El extraño caso de lord Carnwath
Watson certificó que el hombre estaba muerto. No se observaban en él signos de violencia. Holmes se inclinó sobre el cadáver de lord Carnwath y recogió de la alfombra la pipa Author del abogado cuyo cuerpo yacía junto a la chimenea encendida. Observó el caño y el estrechamiento de la cánula con detenimiento, estudió la cazoleta, olió las rizadas hebras antes de llevársela a la boca. Dio una, dos, tres caladas. Asintió. La pipa no se había apagado aún, tal y como había supuesto, circunstancia que le ayudó a determinar el momento preciso de la muerte. Presionó ligeramente el tabaco con su propio atacador. Watson, entretanto, tomaba notas en un cuadernillo. Las densas volutas de humo ascendieron formando caprichosas figuras en el aire enfermo de la estancia. Aspiró reflexiva y uniformemente mientras estudiaba la disposición del tintero y de las cuartillas sobre el escritorio, mientras trataba de comprender por dónde había huido el asesino de un estudio sin salida aparente.
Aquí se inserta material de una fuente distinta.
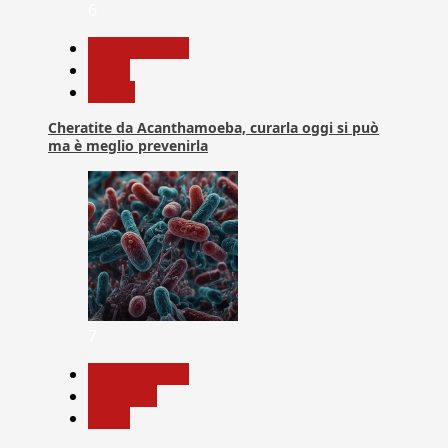
6
Com. Stampa
News
Salute
Cheratite da Acanthamoeba, curarla oggi si può
ma è meglio prevenirla
7
Com. Stampa
Medicina
News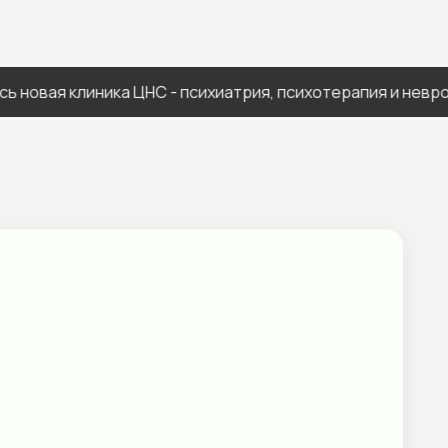
ая клиника ЦНС - психиатрия, психотерапия и неврология 
Т, Антитела к ВИЧ 1 и 2
IgG, Anti-CMV-IgM, Anti-Rubella-
й формулы и СОЭ), СОЭ, Группа
Ag, Лейкоцитарная формула,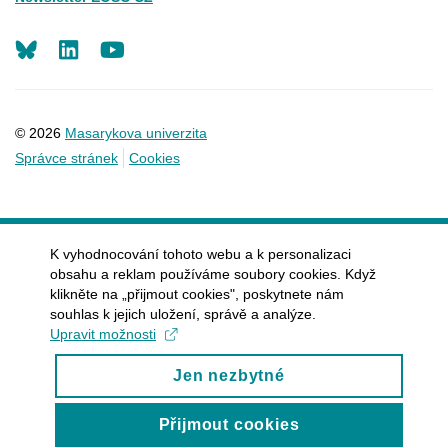
LinkedIn
Youtube
© 2026
Masarykova univerzita
Správce stránek
Cookies
K vyhodnocování tohoto webu a k personalizaci
obsahu a reklam používáme soubory cookies. Když
klikněte na „přijmout cookies", poskytnete nám
souhlas k jejich uložení, správě a analýze.
Upravit možnosti
Jen nezbytné
Přijmout cookies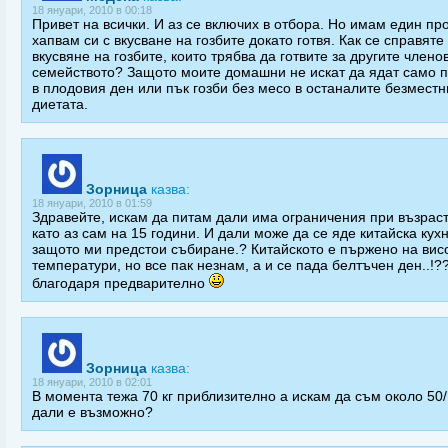
18 януари, 2010 в 00:18
Привет на всички. И аз се включих в отбора. Но имам един пр
хапвам си с вкусване на гозбите докато готвя. Как се справяте 
вкусвяне на гозбите, които трябва да готвите за другите члено
семейството? Защото моите домашни не искат да ядат само 
в плодовия ден или пък гозби без месо в останалите безместн
диетата.
Зорница
казва:
18 януари, 2010 в 01:59
Здравейте, искам да питам дали има ограничения при възраст
като аз сам на 15 години. И дали може да се яде китайска кухн
защото ми предстои събиране.? Китайското е пържено на вис
температури, но все пак незнам, а и се пада белтъчен ден..!?
благодаря предварително
Зорница
казва:
18 януари, 2010 в 02:01
В момента тежа 70 кг приблизително а искам да съм около 50/
дали е възможно?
El humo dulzón pareció disiparse con la pausa de los movimientos de Holmes y perdió altura, descendió suave y envolvente hasta enroscarse alrededor del cuello del famoso detective.
Le preguntó Watson si conocía ya el nombre del asesino y un elemental agónico se ahogó en la garganta de Holmes, que perdió, a continuación, el sentido. El doctor corrió hacia él, le tomó la muñeca y trató, sin fortuna, de encontrarle el pulso.